Nowhere near as successful as writer/director/star Trey Parker's South Park, and yet not nearly as embarrassing as he and partner Matt Stone's Baseketball, this pornography parody centered around a pure, virginal Mormon missionary finding/stumbling into the porn industry. So where's the superhero come in?

 

Our protagonist, played by Parker, makes porn films about a superhero named Orgazmo, who fights crime with a powerful weapon—a gun capable of bringing it's victims to instant orgasm (don't laugh; you try finishing off a bank robbery and climax at the same time). When the actor playing Orgazmo's sidekick Chodaboy develops a real version of the gun however, the superhero game becomes very real.

 

 

3. Darkman

 

Before Sam Raimi would get control of the biggest name brand superhero franchise of them all, he'd prove he knew how to tell a story in the genre with this tiny, cheap 1990 film about a scientist who loses his face—and mind—in an attack by gangsters, and adopts a series of disguises to exact his vengeance.

 

What Raimi lacked in production value, he more than made up for with exploitive tone, dark aesthetic and creepy atmosphere.

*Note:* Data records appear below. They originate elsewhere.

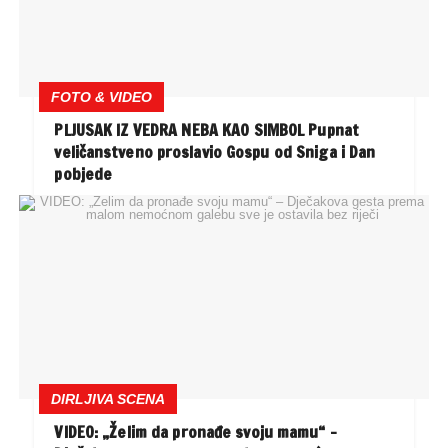
FOTO & VIDEO
PLJUSAK IZ VEDRA NEBA KAO SIMBOL Pupnat
veličanstveno proslavio Gospu od Sniga i Dan
pobjede
DIRLJIVA SCENA
VIDEO: „Želim da pronađe svoju mamu“ –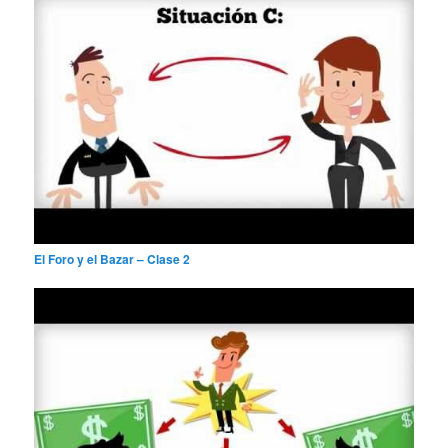
El Foro y el Bazar – Clase 2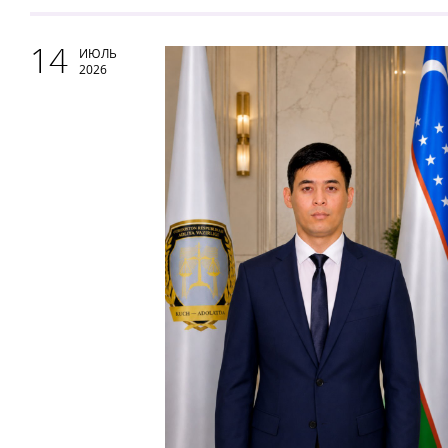
14
ИЮЛЬ
2026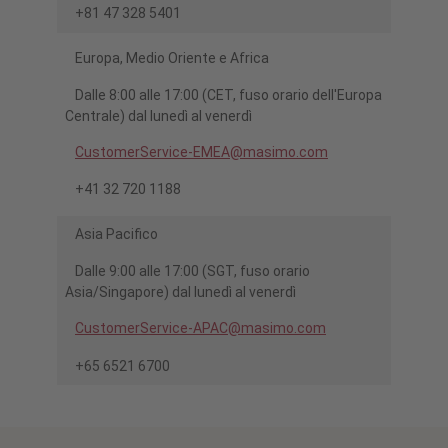
+81 47 328 5401
Europa, Medio Oriente e Africa
Dalle 8:00 alle 17:00 (CET, fuso orario dell'Europa
Centrale) dal lunedì al venerdì
CustomerService-EMEA@masimo.com
+41 32 720 1188
Asia Pacifico
Dalle 9:00 alle 17:00 (SGT, fuso orario
Asia/Singapore) dal lunedì al venerdì
CustomerService-APAC@masimo.com
+65 6521 6700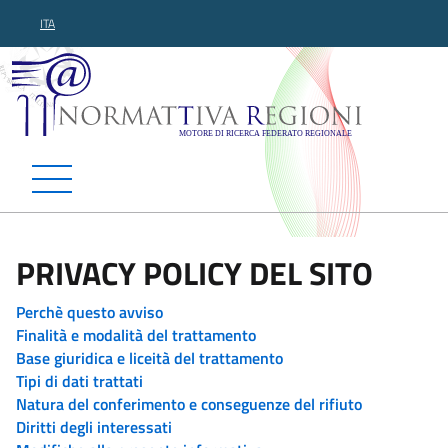
ITA
Normattiva Regioni - Motor
PRIVACY POLICY DEL SITO
Perchè questo avviso
Finalità e modalità del trattamento
Base giuridica e liceità del trattamento
Tipi di dati trattati
Natura del conferimento e conseguenze del rifiuto
Diritti degli interessati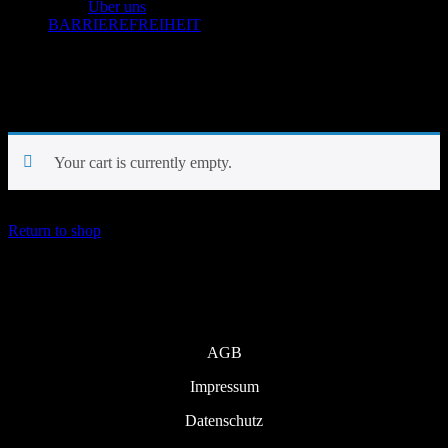
Über uns
BARRIEREFREIHEIT
Warenkorb
Your cart is currently empty.
Return to shop
Infos
AGB
Impressum
Datenschutz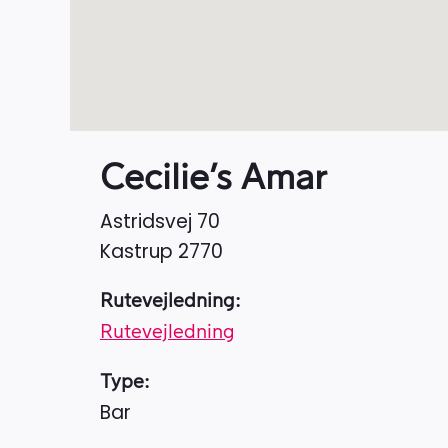
Cecilie’s Amar
Astridsvej 70
Kastrup
2770
Rutevejledning:
Rutevejledning
Type:
Bar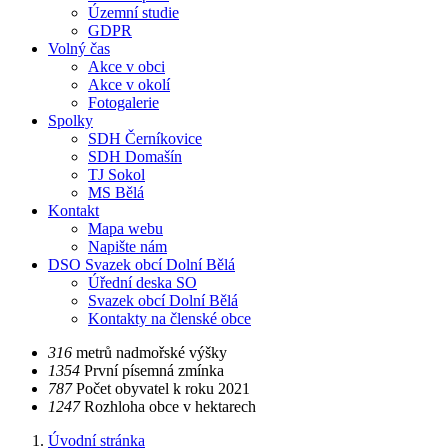
Územní studie
GDPR
Volný čas
Akce v obci
Akce v okolí
Fotogalerie
Spolky
SDH Černíkovice
SDH Domašín
TJ Sokol
MS Bělá
Kontakt
Mapa webu
Napište nám
DSO Svazek obcí Dolní Bělá
Úřední deska SO
Svazek obcí Dolní Bělá
Kontakty na členské obce
​​316
metrů nadmořské výšky
​​1354
První písemná zmínka
​​787
Počet obyvatel k roku 2021
​​1247
Rozhloha obce v hektarech
Úvodní stránka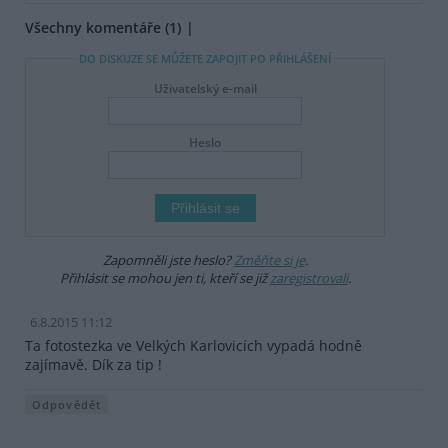
Všechny komentáře (1)
DO DISKUZE SE MŮŽETE ZAPOJIT PO PŘIHLÁŠENÍ
Uživatelský e-mail
Heslo
Zapomněli jste heslo?
Změňte si je
.
Přihlásit se mohou jen ti, kteří se již
zaregistrovali
.
6.8.2015 11:12
Ta fotostezka ve Velkých Karlovicích vypadá hodně
zajímavě. Dík za tip !
Odpovědět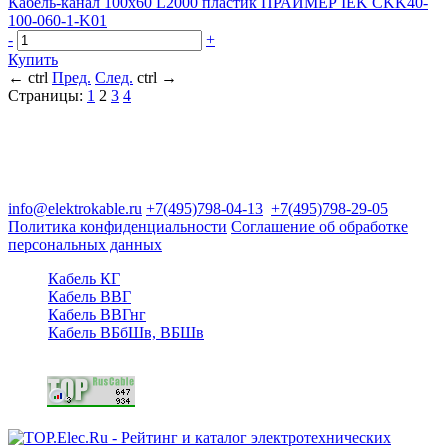
Кабель-канал 100х60 L2000 пластик ПРАЙМЕР IEK CKK40-
100-060-1-K01
-
+
Купить
←
ctrl
Пред.
След.
ctrl
→
Страницы:
1
2
3
4
Группа компаний "Электрокабель"
125480, Москва, Туристская ул, д.25, корп.1, оф. 21
info@elektrokable.ru
+7(495)798-04-13
+7(495)798-29-05
Политика конфиденциальности
Соглашение об обработке
персональных данных
Кабель КГ
Кабель ВВГ
Кабель ВВГнг
Кабель ВБбШв, ВБШв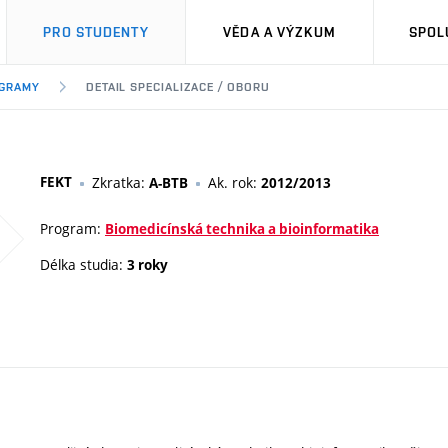
PRO STUDENTY
VĚDA A VÝZKUM
SPOL
OGRAMY
DETAIL SPECIALIZACE / OBORU
FEKT
Zkratka:
Ak. rok:
A-BTB
2012/2013
Program:
Biomedicínská technika a bioinformatika
Délka studia:
3 roky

While Darkman may have become something of a footnote in Raimi's career, a bridge between his splatter-stick roots and his respectable Hollywood career, it's gained enough cult cache to earn two direct-to-video sequels and, perhaps the ultimate compliment a not-based-on-a-comic-book superhero film can get—a comic book adaptation.

 

 

2. Unbreakable

 

In 2000, M. Night Shyamalan still seemed like he might live up to all that hype about being "The Next Spielberg," and this follow up to the Sixth Sense did nothing to diminish his rep as a solid storyteller (nor did it give any clues that he'd eventually lose his mind and make movies as insane as Lady in the Water). [Editor’s Note: I thought it was decent, if not a little pretentious.]

 

Unbreakable saw release the same year as X-Men, and was thus rather forward thinking—it anticipated the coming Hollywood superhero boom that X-Men and Spider-Man kicked off. And yet it's a superhero movie in a very loose sense of the word, as Shyamalan teased us throughout with ‘is-he-or-isn't-he’ plot about Bruce Willis' superpowers. Ultimately, it's more of a supervillain movie than a superhero one, but it approaches both comic book-style heroes and villains with a skillful, stately style, viewing them through a realistic prism. In the real world, this is what superheroes might be like, if there were such a thing, and what supervillains are like.

 

 

1. The Incredibles

 

This 2004 Pixar animated feature may go down in history as the greatest superhero movie of all time, which ought to bring a sense of enduring shame to the creators of name-brand superhero films, since so many of the details that The Incredibles prods, tweaks and plays with come from familiar Marvel and DC superheroes.

 

Writer/director Brad Bird crafted a big action movie that was the perfect definition of all-ages, pleasing kids and parents just as easily as us jaded cynical adult superhero fans. At the same time, he managed to deliver a movie that thoroughly explored the outsider theme that is at the core of so many superhero films and comics and made a strong argument for the importance of family—messages you felt rather than heard, seeing as you're so distracted by the giant robot battle.

 

You're forgiven if you walked out of the following year's Fantastic Four movie feeling as if the best Fantastic Four movie was the one that didn't even feature the actual Fantastic Four.